Localization and function of humanized F508del-CFTR in mouse intestine following activation of serum glucocorticoid kinase 1 and Trikafta.

The CFTR modulator Trikafta has markedly improved lung disease for Cystic Fibrosis (CF) patients carrying the common delta F508 (F508del-CFTR) CFTR mutation. F508del-CFTR results in an apical trafficking defect and loss of function in CFTR-expressing epithelial cells. However, Trikafta has not resulted in improved gastrointestinal function in CF patients. A humanized mouse model of F508del-CFTR was recently generated to evaluate CFTR modulators and other compounds to treat human F508del-CFTR CF intestinal disease.

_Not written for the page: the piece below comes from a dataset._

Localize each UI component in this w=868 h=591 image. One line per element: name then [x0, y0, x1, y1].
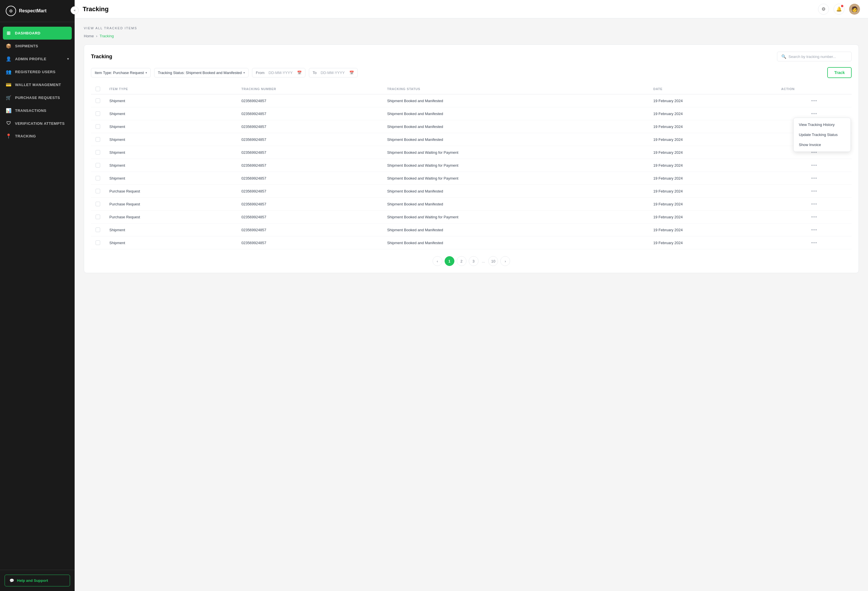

Short-term (4 h) treatment of rats with Dexamethasone (Dex) potently activates serum glucocorticoid kinase 1 (SGK1) and increases CFTR apical traffic and ion transport in the native intestine. This study examined CFTR localization and ion transport in intestinal segments from humanized F508del-CFTR mice following treatment with Dex in the presence/absence of Trikafta. Dex treatment improved apical CFTR localization and function but was inconsistent along intestinal segments. Combined treatment with Dex and Trikafta was superior to Dex alone but inconsistently improved CFTR localization and function. These data suggest further optimization of humanized CF mouse models will be necessary to test the efficacy of compounds to treat human CF intestinal disease.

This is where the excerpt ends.